Dish PVR isn't a TIVO, so chances are slim for an answer here.


----------



## captain_video (Mar 1, 2002)

A Dish PVR can only be used with Dish in exactly the same manner that a DirecTivo can only be used with DirecTV. These are specialized devices that will only work with specific program providers (i.e., Dish or DirecTV).

FYI the title of this forum should have clued you into the fact that we basically deal with just Tivos here. There are other forums that discuss DishNetwork but they ain't here.


----------



## beejaycee (Dec 9, 2003)

ejonesss said:


> if this question cant be answered here is there any forums that can help me


You might check out DBSTalk as they have forums that are specific to Dish Network and the hardware you have.

Although the general population has gotten into the habit of referring to any digital video recorder as a TiVo (thus confusing many people seeking help or info), unless it is made by TiVo it is not a TiVo. TiVos have a very specific software with a pretty (IMO) unique feature set. (Actually, probably all brands of DVRs have specific software but few are as user-friendly as TiVo -- again, IMO) Good luck with your 508 but I don't think you will be able to get it to do what you are proposing. (I used to own a 501.)

If you ever get a TiVo, c'mon back!


----------



## classicsat (Feb 18, 2004)

No forum can help, because it is technically impossible.
DBSTalk will give the same answer.


----------



## beejaycee (Dec 9, 2003)

classicsat said:


> No forum can help, because it is technically impossible.
> DBSTalk will give the same answer.


I believe you are correct as was Captain Video (and as was my answer also). In no way did I seek to imply that he would be able to find a method to do what he was asking about and even said that I didn't think he could do it. I pointed him towards a more specific forum for the hardware he was inquiring about because I thought they might do a better job of explaining why he can't do it (no built-in decoder to convert a non-satellite stream) than what he was getting here. Also, if a 508 has any value on the second-hand market, they would be better able to inform him over there.

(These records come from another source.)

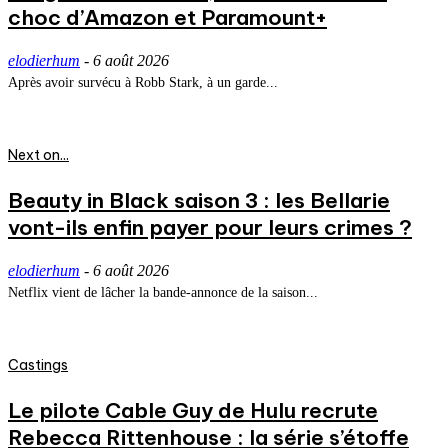
choc d’Amazon et Paramount+
elodierhum
-
6 août 2026
Après avoir survécu à Robb Stark, à un garde...
Next on...
Beauty in Black saison 3 : les Bellarie
vont-ils enfin payer pour leurs crimes ?
elodierhum
-
6 août 2026
Netflix vient de lâcher la bande-annonce de la saison...
Castings
Le pilote Cable Guy de Hulu recrute
Rebecca Rittenhouse : la série s’étoffe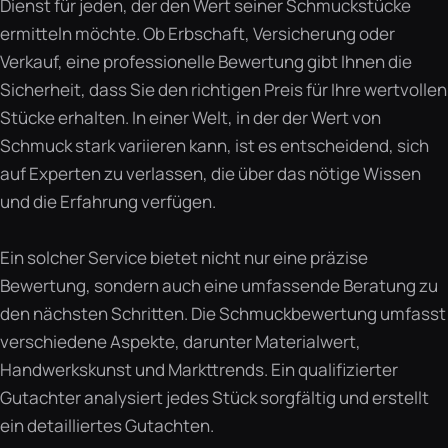
Dienst für jeden, der den Wert seiner Schmuckstücke
ermitteln möchte. Ob Erbschaft, Versicherung oder
Verkauf, eine professionelle Bewertung gibt Ihnen die
Sicherheit, dass Sie den richtigen Preis für Ihre wertvollen
Stücke erhalten. In einer Welt, in der der Wert von
Schmuck stark variieren kann, ist es entscheidend, sich
auf Experten zu verlassen, die über das nötige Wissen
und die Erfahrung verfügen.
Ein solcher Service bietet nicht nur eine präzise
Bewertung, sondern auch eine umfassende Beratung zu
den nächsten Schritten. Die Schmuckbewertung umfasst
verschiedene Aspekte, darunter Materialwert,
Handwerkskunst und Markttrends. Ein qualifizierter
Gutachter analysiert jedes Stück sorgfältig und erstellt
ein detailliertes Gutachten.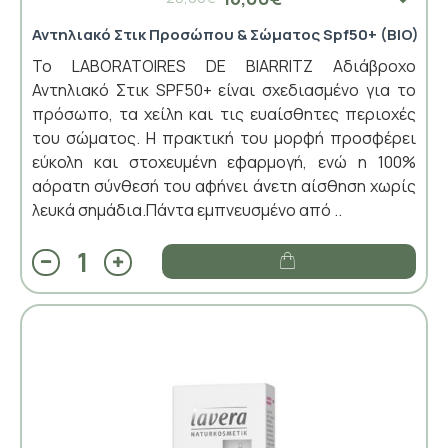
Αντηλιακό Στικ Προσώπου & Σώματος Spf50+ (BIO)
Το LABORATOIRES DE BIARRITZ Αδιάβροχο
Αντηλιακό Στικ SPF50+ είναι σχεδιασμένο για το
πρόσωπο, τα χείλη και τις ευαίσθητες περιοχές
του σώματος. Η πρακτική του μορφή προσφέρει
εύκολη και στοχευμένη εφαρμογή, ενώ η 100%
αόρατη σύνθεσή του αφήνει άνετη αίσθηση χωρίς
λευκά σημάδια.Πάντα εμπνευσμένο από ..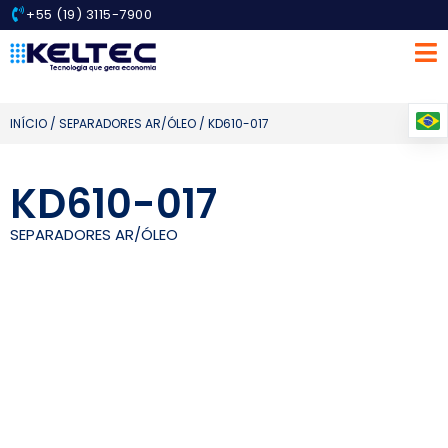
+55 (19) 3115-7900
INÍCIO
/
SEPARADORES AR/ÓLEO
/ KD610-017
KD610-017
SEPARADORES AR/ÓLEO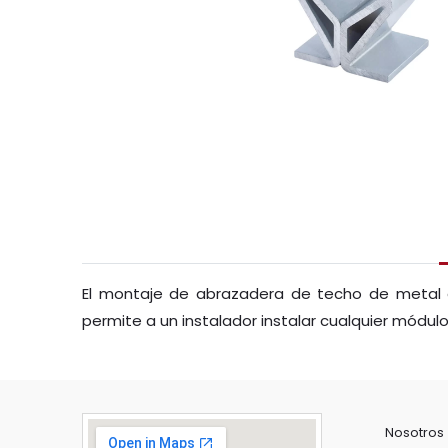
El montaje de abrazadera de techo de metal 
permite a un instalador instalar cualquier módulo
Nosotros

To make a long story short, I tried to give him the type of assistance I would have appreciated. Teach a man to fish...


----------



## atmuscarella (Oct 11, 2005)

If the 508 still works and doesn't have an unpaid PPV bill on it - then it has value to a dishnetwork subscriber. The reason being that a 508 DVR doesn't have a monthly DVR fee. However unlike a TiVo it is not easy to replace dish DVR hard drives and you are limited to a very small number of drives that will work at all with the 508 DVR. 

Thanks,


----------